Domingo, 23 de setembro de 2012 - 16h08
Silvio Persivo (*)
Hoje em dia é meio ultrapassado demonstrar algum tipo de conhecimento, mas, para começar, tenho que me valer de Platão quando escreveu que “A tirania se forma graças aos abusos do regime democrático”. E, depois da ditadura de 64, quando nos retiraram as liberdades, como se funcionasse alguma teoria do pêndulo, enfrentamos, nos tempos atuais, o seu oposto, o democratismo. Ou seja, a falsa teoria de que a democracia deve se estender a todos os campos sociais quando, ao pé da letra, a igualdade somente se justifica perante as oportunidades e as leis. A liberdade tem sentido pleno, mas, quando se fala em igualdade deve-se esclarecer onde na medida em que todos nós somos profundamente diferentes.
Muitas vezes, a democracia, e ainda mais a igualdade, é brandida como sinônimo de justiça, quando o princípio da igualdade é um instrumento, conforme os preceitos constitucionais, muito mais aceitável para medir desigualdades aceitáveis do que impor igualdades desejadas por alguns grupos, na medida em que a validade de uma relação de igualdade, ou de desigualdade, reside no fato dela ser, ou não, justa. Para sermos modernos, atualizados, a rigor, o binômio que deve regular a vida democrática, ao contrário do que muito se prega e se pensa, não é o de liberdade e igualdade, mas, sim o de liberdade e justiça, como nos ensina Norberto Bobbio. Em suma, igualdade não é um valor absoluto. E quando, como em diversos aspectos da vida social, como se faz no presente, se acredita e se utiliza isto para fazer leis, se acaba por criar injustiças sociais. É o que acontece, por exemplo, com a imposição do regime de cotas nas universidades.
Procura-se compensar o fato de se julgar alguém vítima da sociedade dando acesso a um patamar para o qual, por mérito, não conseguiria, o que, na prática, retira vagas de quem teria este direito e submete o “agraciado” a condições em que, talvez, não consiga se adaptar ou ser vitorioso. Em suma, invés de se dar uma boa educação se tenta compensar políticamente a falta de educação.

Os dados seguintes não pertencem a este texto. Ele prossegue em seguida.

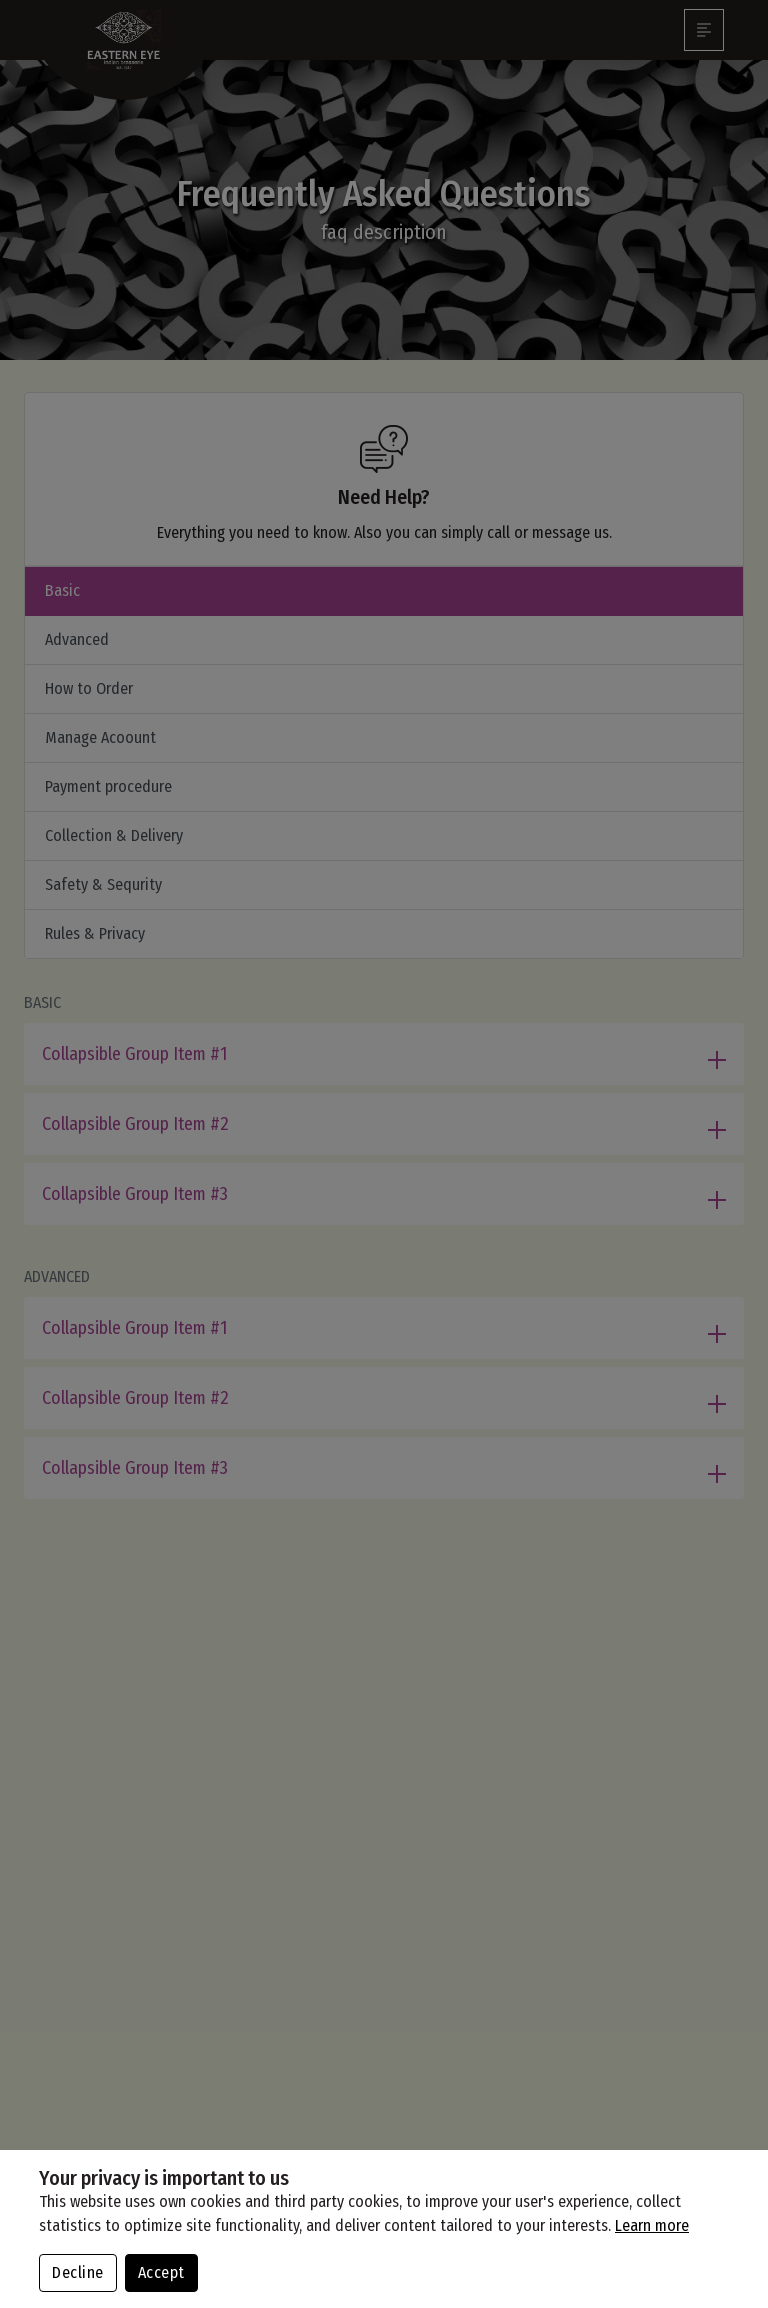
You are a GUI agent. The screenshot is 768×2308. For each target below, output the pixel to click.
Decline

A grande verdade é que, quando, como agora, se tenta, de qualquer modo, impor a igualdade na democracia, somente se consegue aumentar a mediocridade. Isto, aliás, tem por base mesmo a ideia de que todos somos iguais. Felizmente, não é verdade. Não somos. Há pessoas que não podem , e não devem ir para uma universidade, e a seleção, a meritocracia é a forma correta de verificar quem deve ir, ou não. È esta venda da ilusão de que todos somos iguais que leva, hoje, todo mundo a pensar, que mesmo sem o menor estudo, sem saber de nada, pode dar opinião em tudo. A televisão, por exemplo, se tornou um palco de indivíduos vaidosos que não param de falar sobre tudo a pretexto de qualquer coisa. Pessoas que tem seus 15 minutos de fama, sem conhecimento e sem acesso à educação, dão conselhos de como governar sem a menor cerimônia e tratam, com a simplicidade de barbeiros e motoristas, de problemas complexos; atrizes despreparadas dizem como tratar a Amazônia ou o Código Florestal, sob palmas de pessoas que não enxergam um palmo adiante do nariz.
O Brasil do analfabetismo gritante se gaba de conquistas tolas, enquanto esquece que estamos na era da informação. Só os países com maior alfabetização e maior acesso às novas tecnologias são os mais desenvolvidos do mundo. Nações que há 20 anos compartilhavam de uma situação igual a do Brasil, como Chile, Irlanda e Coréia do Sul, se desenvolveram e erradicaram a pobreza, justamente, por seus esforços na universalização do ensino. O Brasil ainda vive a ilusão de que pode melhorar a distribuição de renda e diminuir as desigualdades sociais legislando e mantendo seu povo sem educação. E vende a ilusão de que todos somos classe alta com rendimento acima de R$ 1.019,00 (Hum mil e dezenove reais). É a chamada “pauperização” da elite que, para desmentir as mentiras oficiais, continua a comprar empresas e ações no exterior, passear pela Europa nos melhores hotéis e beber vinhos finos que custam dez vezes este valor. Mas, pela novilíngua oficial, não há diferença ente Eike Batista e um professor de nível superior: ambos são classe alta. O professor, porém, é taxado na fonte e Batista tem incentivos do BNDES e paraísos fiscais para escapar da fúria do Leão. É a mesma igualdade do Imposto de Renda e da carga tributária recheada de impostos indiretos: a igualdade da injustiça.
(*) É doutor em desenvolvimento sustentável e professor de Economia Internacional da UNIR.